Ross's god exists in a two-dimensional time -- like a plane -- in which be can travel an infinite number or directions."[18] Thus Ross's god knows the future as well as the past. How such a being can plan, act, hope, or even think is a mystery. In the absence of an explanation of how such a being can be a person, Ross's claim is incoherent.

Not only does the cause of the universe not have to be god, it does not have to be supernatural. It has long been known that if the amount of matter in the universe is great enough, then the universe will someday stop expanding and start contracting. Eventually, all the matter in the universe will be drawn back to a single point in what has come to be known as "the big crunch." Since matter supposedly cannot be crushed out of existence, the contraction cannot go on indefinitely. At some point the compressed matter may rebound in another big bang. If so, the big bang would have been caused by a prior state of the universe rather than some external agency.

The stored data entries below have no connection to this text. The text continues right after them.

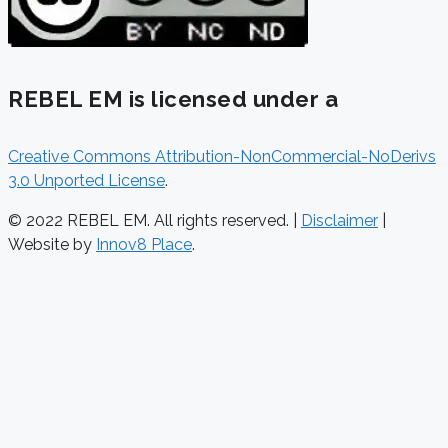
REBEL EM is licensed under a
Creative Commons Attribution-NonCommercial-NoDerivs
3.0 Unported License
.
© 2022 REBEL EM. All rights reserved. |
Disclaimer
|
Website by
Innov8 Place
.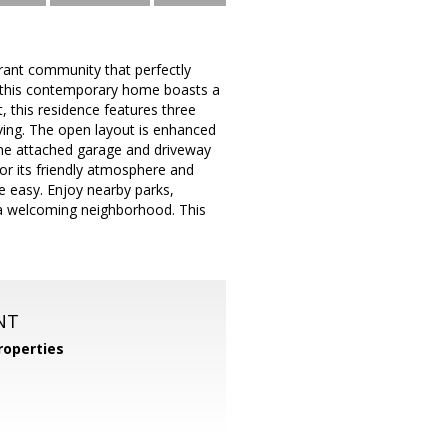
brant community that perfectly
 this contemporary home boasts a
, this residence features three
ving. The open layout is enhanced
The attached garage and driveway
or its friendly atmosphere and
re easy. Enjoy nearby parks,
n a welcoming neighborhood. This
NT
operties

This bounce theory of the universe has fallen on hard times, however. In a paper entitled "The Impossibility of a Bouncing Universe," Marc Sher and Alan Guth argued that the universe is not mechanically efficient enough to bounce."[19] In terms of mechanical efficiency, the universe appears to be more like a snowball than a superball. Moreover, recent estimates indicate that there is not enough mass in the universe to stop its expansion. So it is doubtful that the big bang was the result of a prior big crunch.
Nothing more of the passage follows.